Human hearts on healing words . . .

Some words are powerful. I want God to ignite my words with a match made in Heaven so that they burn in the heart of everyone who reads them or hears them and become a furnace that spreads God’s warmth and light around the world.

I am a reader, writer, thinker from Nashville, Tennessee who asks “Why?” and “Why not?” and continually seeks ways to improve my life and to help others improve their lives. I like to look and think outside the box.

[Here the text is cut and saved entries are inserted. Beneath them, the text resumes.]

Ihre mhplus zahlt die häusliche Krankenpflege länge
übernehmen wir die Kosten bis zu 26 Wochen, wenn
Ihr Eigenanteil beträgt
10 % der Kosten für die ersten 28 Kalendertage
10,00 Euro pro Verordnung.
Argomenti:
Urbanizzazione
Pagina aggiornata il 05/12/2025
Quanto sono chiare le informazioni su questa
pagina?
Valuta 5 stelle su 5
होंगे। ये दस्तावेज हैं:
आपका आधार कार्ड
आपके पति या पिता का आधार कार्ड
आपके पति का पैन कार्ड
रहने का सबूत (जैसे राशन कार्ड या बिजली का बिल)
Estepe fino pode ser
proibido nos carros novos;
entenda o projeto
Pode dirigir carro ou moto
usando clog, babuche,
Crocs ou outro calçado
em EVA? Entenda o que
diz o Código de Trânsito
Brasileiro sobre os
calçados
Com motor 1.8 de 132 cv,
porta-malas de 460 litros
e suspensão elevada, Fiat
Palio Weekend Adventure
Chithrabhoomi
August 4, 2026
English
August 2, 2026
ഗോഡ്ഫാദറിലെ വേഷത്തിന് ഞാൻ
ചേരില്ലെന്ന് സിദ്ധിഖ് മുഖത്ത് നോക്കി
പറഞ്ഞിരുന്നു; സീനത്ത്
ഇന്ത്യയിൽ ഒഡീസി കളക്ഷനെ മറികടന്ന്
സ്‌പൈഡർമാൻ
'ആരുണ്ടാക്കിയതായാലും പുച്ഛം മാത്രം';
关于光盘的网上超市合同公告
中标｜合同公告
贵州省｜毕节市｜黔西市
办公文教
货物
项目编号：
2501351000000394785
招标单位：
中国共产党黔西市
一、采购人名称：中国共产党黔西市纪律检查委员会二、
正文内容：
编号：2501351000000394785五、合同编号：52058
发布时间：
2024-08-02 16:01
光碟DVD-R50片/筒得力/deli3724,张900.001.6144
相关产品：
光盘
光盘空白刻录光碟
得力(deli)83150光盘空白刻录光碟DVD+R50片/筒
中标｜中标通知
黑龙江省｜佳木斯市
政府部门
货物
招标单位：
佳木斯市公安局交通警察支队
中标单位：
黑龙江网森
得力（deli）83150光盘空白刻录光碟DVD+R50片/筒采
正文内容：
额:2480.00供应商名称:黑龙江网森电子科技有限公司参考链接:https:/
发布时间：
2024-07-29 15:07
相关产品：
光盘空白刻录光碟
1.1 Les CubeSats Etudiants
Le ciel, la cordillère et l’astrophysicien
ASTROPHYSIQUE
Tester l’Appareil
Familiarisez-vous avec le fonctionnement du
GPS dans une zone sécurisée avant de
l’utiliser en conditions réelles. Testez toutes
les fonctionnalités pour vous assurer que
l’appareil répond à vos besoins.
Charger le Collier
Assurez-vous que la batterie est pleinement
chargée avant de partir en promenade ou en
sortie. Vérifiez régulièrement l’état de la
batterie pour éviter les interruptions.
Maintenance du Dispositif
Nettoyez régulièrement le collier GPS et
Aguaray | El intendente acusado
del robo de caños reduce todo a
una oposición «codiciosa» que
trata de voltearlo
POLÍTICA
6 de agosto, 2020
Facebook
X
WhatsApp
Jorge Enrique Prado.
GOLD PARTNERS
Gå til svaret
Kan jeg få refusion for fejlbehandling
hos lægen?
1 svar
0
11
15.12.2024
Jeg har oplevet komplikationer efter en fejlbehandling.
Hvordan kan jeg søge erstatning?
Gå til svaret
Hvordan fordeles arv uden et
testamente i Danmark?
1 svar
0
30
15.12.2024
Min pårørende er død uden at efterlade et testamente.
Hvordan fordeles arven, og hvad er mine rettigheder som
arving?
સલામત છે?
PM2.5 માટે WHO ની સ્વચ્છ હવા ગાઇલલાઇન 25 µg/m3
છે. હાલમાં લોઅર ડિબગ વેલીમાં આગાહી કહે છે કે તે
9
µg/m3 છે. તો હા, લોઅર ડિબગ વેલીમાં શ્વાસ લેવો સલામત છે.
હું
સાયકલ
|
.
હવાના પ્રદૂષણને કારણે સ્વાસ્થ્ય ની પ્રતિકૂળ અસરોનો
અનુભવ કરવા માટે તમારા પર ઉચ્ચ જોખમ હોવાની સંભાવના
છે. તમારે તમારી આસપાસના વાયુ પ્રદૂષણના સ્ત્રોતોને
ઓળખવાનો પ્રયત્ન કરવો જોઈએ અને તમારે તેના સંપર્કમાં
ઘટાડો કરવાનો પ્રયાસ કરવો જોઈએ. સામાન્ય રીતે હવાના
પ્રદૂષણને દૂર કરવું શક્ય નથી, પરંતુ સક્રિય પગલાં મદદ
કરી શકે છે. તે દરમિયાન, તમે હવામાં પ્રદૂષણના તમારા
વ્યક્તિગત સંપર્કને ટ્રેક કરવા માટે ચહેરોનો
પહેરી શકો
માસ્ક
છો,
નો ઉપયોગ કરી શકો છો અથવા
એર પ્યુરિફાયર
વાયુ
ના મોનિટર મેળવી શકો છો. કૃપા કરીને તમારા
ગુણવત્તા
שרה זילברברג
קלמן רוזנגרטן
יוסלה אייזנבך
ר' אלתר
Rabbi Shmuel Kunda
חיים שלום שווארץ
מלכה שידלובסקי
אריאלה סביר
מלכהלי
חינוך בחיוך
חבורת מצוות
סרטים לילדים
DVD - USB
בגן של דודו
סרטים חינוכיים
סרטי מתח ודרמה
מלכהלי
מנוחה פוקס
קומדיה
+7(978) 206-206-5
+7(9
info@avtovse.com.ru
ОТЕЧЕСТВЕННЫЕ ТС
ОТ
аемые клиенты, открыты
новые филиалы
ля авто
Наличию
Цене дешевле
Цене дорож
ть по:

26 Responses to Human hearts on healing words . . .

  1. Brett C. Goodman says:

    I remember sitting and watching “Brother Sun, Sister Moon” with you @ Church in the Valley. How are you Steve? My wife Laurie and I are living temporarily in Plano,Tx where I am working as a Special Procedures Tech, at a local Hospital.
    I’m online thinking about christian brothers from my past and the Holy Spirit brought your name to remembrance. The magic of the Google search engine. Your love for the Lord and your sensitivity to others was a valuable grace that I saw in you.
    Our son Scott is coming up on 17 yrs of marriage this summer with 3 girls; 15 1/2, 14 & 10. Lindsay 34 has 2 girls and a boy 11,10 & 7.
    Our current contemporary influences are R.C. Sproul, Derek Thomas, John Piper and the writings of C.H. Spurgeon and the Puritans who preceded him. Please let me know how you are doing. Would appreciate hearing form you. Brett

    • Steve Simms says:

      Wow! What a great surpise blessing to hear from you Brett, and after so many years. I am in touch with Cameron Y., Paul Rapp, Tom Griner, and Eric Stovesand on facebook. I had a great time my two years in Reno. And Bro. Sun . . . is still my favorite movie of all time. I just watched it again about a month ago. That’s amazing to hear that your kids are grown and you have 6 grandkids. Check out my facebook page: http://www.facebook.com/steve.simms2
      My wife and I have planted a non-traditional church in Nashville for The Salvation Army. It has been amazing!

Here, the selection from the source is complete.